- EXERCISE AIM: For the records below, give the number of lines containing the word "things" and no other text.

- Page images and extracted text:

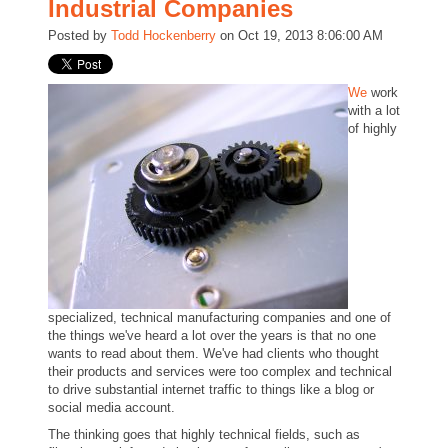
Industrial Companies
Posted by
Todd Hockenberry
on Oct 19, 2013 8:06:00 AM
We
work
with a lot
of highly
specialized, technical manufacturing companies and one of
the things we've heard a lot over the years is that no one
wants to read about them. We've had clients who thought
their products and services were too complex and technical
to drive substantial internet traffic to things like a blog or
social media account.
The thinking goes that highly technical fields, such as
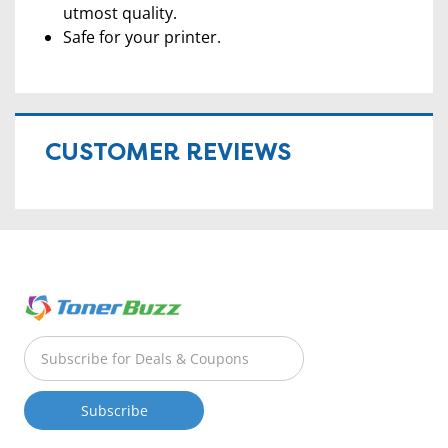
utmost quality.
Safe for your printer.
CUSTOMER REVIEWS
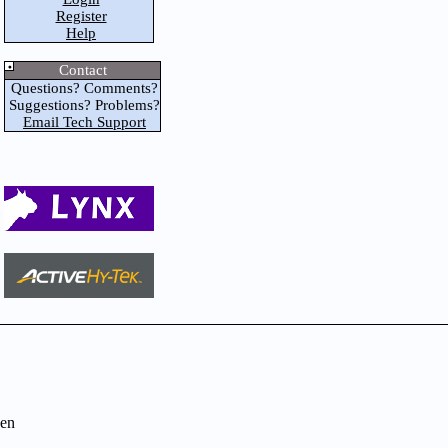
Register
Help
Contact
Questions? Comments?
Suggestions? Problems?
Email Tech Support
en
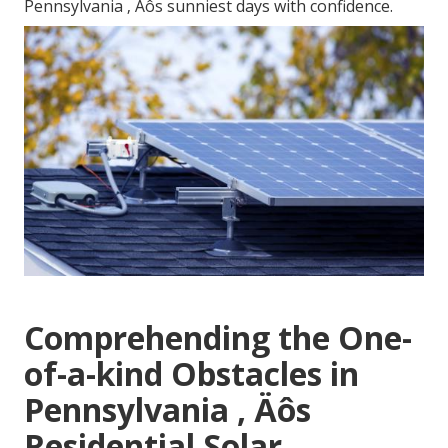
Pennsylvania ‚ Äôs sunniest days with confidence.
Comprehending the One-
of-a-kind Obstacles in
Pennsylvania ‚ Äôs
Residential Solar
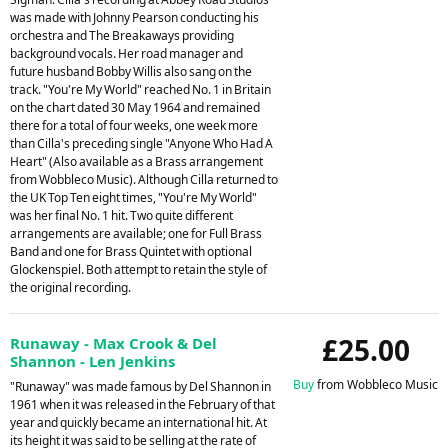
was made with Johnny Pearson conducting his
orchestra and The Breakaways providing
background vocals. Her road manager and
future husband Bobby Willis also sang on the
track. "You're My World" reached No. 1 in Britain
on the chart dated 30 May 1964 and remained
there for a total of four weeks, one week more
than Cilla's preceding single "Anyone Who Had A
Heart" (Also available as a Brass arrangement
from Wobbleco Music). Although Cilla returned to
the UK Top Ten eight times, "You're My World"
was her final No. 1 hit. Two quite different
arrangements are available; one for Full Brass
Band and one for Brass Quintet with optional
Glockenspiel. Both attempt to retain the style of
the original recording.
£25.00
Runaway - Max Crook & Del
Shannon - Len Jenkins
Buy
from Wobbleco Music
"Runaway" was made famous by Del Shannon in
1961 when it was released in the February of that
year and quickly became an international hit. At
its height it was said to be selling at the rate of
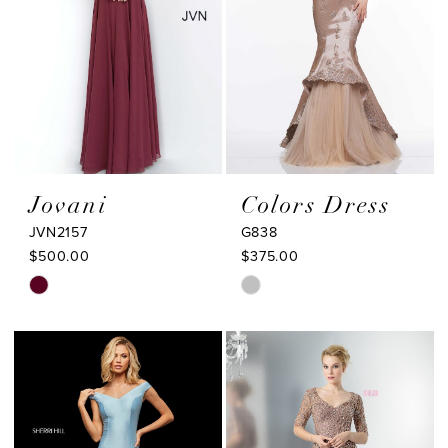
Jovani
Colors Dress
JVN2157
G838
$500.00
$375.00
Skip
Skip
Color
Color
List
List
#fbdf34bdea
#fc3917ed7c
to
to
end
end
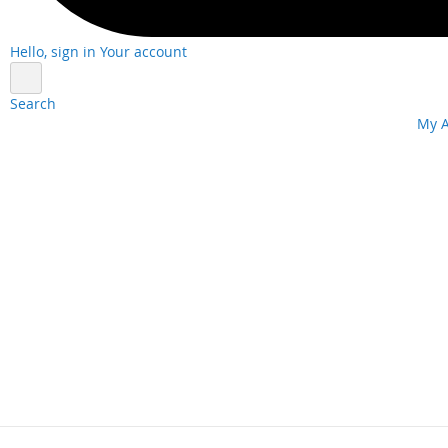
Hello, sign in
Your account
Search
Skip
My 
to
Content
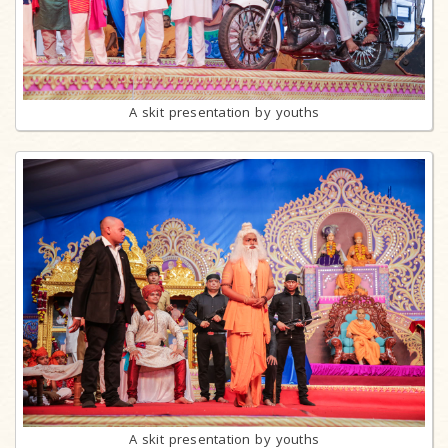
A skit presentation by youths
A skit presentation by youths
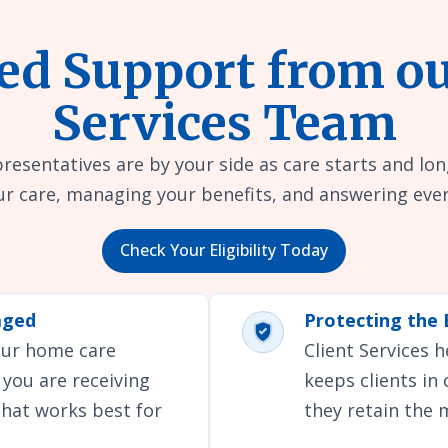
ed Support from ou
Services Team
presentatives are by your side as care starts and lon
r care, managing your benefits, and answering ever
Check Your Eligibility Today
aged
Protecting the 
your home care
Client Services 
 you are receiving
keeps clients in
that works best for
they retain the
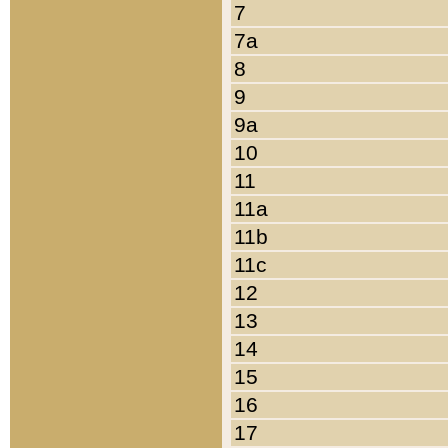
7
7a
8
9
9a
10
11
11a
11b
11c
12
13
14
15
16
17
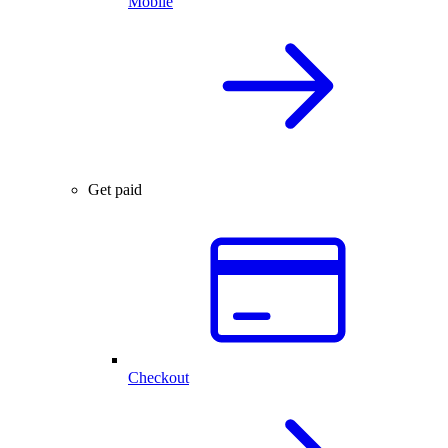
Mobile
Get paid
Checkout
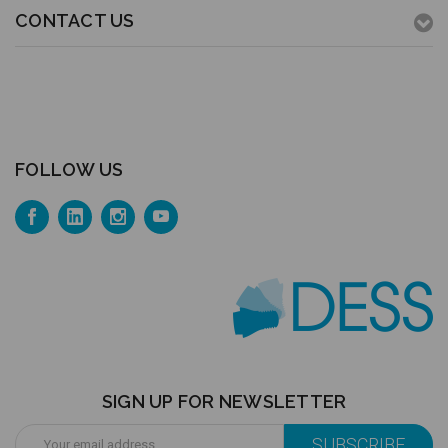
CONTACT US
FOLLOW US
SIGN UP FOR NEWSLETTER
Email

- EXERCISE SOLUTION: 2